YOUR OBJECTIVE –
Restate verbatim the span of lines below between the line with "Can I use DeepL’s API with n8n?" and the line with "Looking to integrate Breezy HR and", including those two lines, and only that span.

SOURCE INFORMATION –
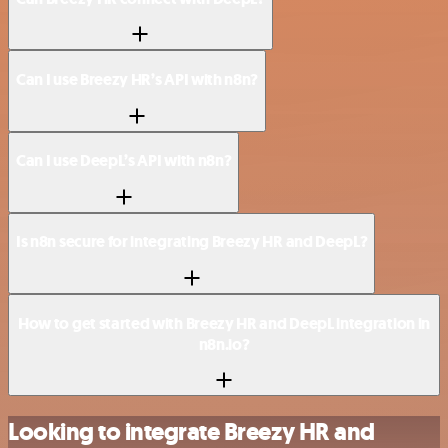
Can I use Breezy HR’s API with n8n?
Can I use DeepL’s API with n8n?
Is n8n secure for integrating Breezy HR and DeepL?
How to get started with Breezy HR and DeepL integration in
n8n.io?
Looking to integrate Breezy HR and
---
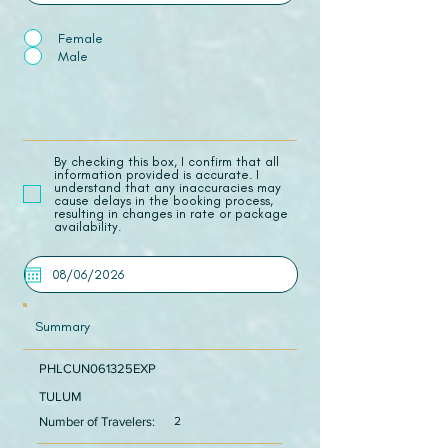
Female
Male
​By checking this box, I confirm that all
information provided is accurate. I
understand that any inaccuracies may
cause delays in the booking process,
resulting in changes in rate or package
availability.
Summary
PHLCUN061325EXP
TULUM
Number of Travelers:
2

SOLUTION –
Can I use DeepL’s API with n8n?
Is n8n secure for integrating Breezy HR and DeepL?
How to get started with Breezy HR and DeepL integration in
n8n.io?
Looking to integrate Breezy HR and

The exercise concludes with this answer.